In de bereikbaarheidsanalyse is geen rekening gehouden met de buitenlandse ziekenhuizen.
Het RIVM-onderzoek gevoelige ziekenhuizen is opnieuw uitgevoerd in 2006 en 2008. Het recente onderzoek uit 2010 is een uitwerking van het onderzoek uit 2008 en dan specifiek gericht op Oost-Groningen. Het model is steeds gelijk gebleven maar er is natuurlijk wel gebruik gemaakt van recentere data voor het wegennet, de locaties van ambulancestandplaatsen en gerealiseerde snelheden van ambulances die met spoed rijden. Het is dus niet verwonderlijk dat tussen de uitkomsten van het RIVM-onderzoek van 2003 en het onderzoek uit 2010 verschillen bestaan.
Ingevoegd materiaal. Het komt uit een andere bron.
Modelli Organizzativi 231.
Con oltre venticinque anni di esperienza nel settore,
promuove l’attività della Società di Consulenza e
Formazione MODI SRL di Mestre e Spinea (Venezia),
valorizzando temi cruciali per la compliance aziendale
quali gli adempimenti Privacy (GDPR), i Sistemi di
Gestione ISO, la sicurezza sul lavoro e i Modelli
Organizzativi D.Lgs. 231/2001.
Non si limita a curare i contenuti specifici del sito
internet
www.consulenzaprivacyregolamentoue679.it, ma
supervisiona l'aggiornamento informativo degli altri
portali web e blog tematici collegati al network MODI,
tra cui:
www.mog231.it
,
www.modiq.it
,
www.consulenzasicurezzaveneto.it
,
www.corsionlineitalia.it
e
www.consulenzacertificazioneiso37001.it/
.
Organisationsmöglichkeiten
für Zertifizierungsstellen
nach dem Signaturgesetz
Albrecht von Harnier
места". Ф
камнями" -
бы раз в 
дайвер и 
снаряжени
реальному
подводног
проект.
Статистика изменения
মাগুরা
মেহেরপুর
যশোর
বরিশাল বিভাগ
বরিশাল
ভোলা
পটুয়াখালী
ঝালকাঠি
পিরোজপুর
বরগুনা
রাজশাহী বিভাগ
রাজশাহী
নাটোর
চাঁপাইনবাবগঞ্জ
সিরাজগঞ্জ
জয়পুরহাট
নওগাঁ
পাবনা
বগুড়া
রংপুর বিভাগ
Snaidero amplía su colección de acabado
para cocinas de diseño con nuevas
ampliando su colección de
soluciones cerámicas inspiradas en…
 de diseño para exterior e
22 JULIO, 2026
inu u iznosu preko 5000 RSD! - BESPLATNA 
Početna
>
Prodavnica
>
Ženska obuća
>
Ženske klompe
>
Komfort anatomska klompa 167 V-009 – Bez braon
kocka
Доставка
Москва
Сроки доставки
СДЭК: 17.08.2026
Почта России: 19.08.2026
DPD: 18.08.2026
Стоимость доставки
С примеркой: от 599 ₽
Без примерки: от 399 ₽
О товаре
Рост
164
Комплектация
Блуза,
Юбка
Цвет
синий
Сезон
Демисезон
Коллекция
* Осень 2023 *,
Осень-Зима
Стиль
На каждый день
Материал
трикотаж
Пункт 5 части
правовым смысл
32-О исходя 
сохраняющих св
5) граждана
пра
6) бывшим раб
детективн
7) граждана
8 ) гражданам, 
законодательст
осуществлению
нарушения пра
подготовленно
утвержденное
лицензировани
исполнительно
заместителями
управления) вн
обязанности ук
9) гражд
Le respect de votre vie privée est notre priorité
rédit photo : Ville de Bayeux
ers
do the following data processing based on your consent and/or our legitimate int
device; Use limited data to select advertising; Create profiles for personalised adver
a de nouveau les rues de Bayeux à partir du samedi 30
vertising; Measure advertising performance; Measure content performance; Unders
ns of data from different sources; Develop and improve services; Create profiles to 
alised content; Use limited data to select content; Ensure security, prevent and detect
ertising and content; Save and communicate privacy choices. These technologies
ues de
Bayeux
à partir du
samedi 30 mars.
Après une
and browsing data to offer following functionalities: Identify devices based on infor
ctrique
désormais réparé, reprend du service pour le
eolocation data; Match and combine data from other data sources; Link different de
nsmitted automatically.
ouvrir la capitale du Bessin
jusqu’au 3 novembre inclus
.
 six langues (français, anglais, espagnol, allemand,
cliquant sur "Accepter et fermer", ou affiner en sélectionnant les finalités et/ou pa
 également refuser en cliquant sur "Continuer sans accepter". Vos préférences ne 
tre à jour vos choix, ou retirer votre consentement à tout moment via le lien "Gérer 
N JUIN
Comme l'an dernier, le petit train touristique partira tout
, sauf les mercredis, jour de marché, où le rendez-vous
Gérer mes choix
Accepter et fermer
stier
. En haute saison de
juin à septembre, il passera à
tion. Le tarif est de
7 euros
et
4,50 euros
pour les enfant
Het verschil tussen het RIVM-onderzoek en het ARGO-onderzoek is met name gelegen in het feit dat het RIVM-onderzoek zich heeft gericht op de 45 minutennorm, zoals deze in de Wet Toelating Zorginstellingen (WTZi) is vastgelegd om de spreiding van de SEH’s te borgen. In het RIVM-onderzoek wordt de 45 minutennorm als spreidingsnorm toegepast; er dient een minimale spreiding van SEH’s in stand te worden gehouden ten behoeve van de bereikbaarheid binnen 45 minuten.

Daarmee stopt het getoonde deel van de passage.